-------- Source information --------

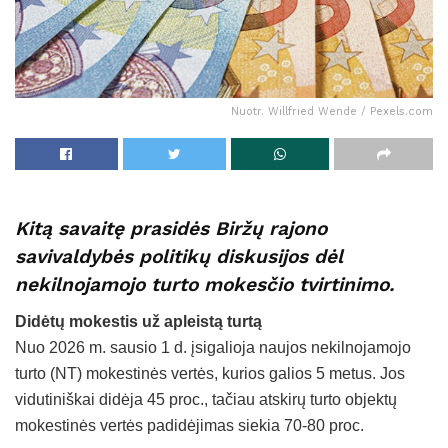
Nuotr. Willfried Wende / Pexels.com
Kitą savaitę prasidės Biržų rajono
savivaldybės politikų diskusijos dėl
nekilnojamojo turto mokesčio tvirtinimo.
Didėtų mokestis už apleistą turtą
Nuo 2026 m. sausio 1 d. įsigalioja naujos nekilnojamojo
turto (NT) mokestinės vertės, kurios galios 5 metus. Jos
vidutiniškai didėja 45 proc., tačiau atskirų turto objektų
mokestinės vertės padidėjimas siekia 70-80 proc.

--------

_Task item:_
Please output every record above exactly. Leave the pictures out.

_Expected answer:_
Nuotr. Willfried Wende / Pexels.com
Kitą savaitę prasidės Biržų rajono
savivaldybės politikų diskusijos dėl
nekilnojamojo turto mokesčio tvirtinimo.
Didėtų mokestis už apleistą turtą
Nuo 2026 m. sausio 1 d. įsigalioja naujos nekilnojamojo
turto (NT) mokestinės vertės, kurios galios 5 metus. Jos
vidutiniškai didėja 45 proc., tačiau atskirų turto objektų
mokestinės vertės padidėjimas siekia 70-80 proc.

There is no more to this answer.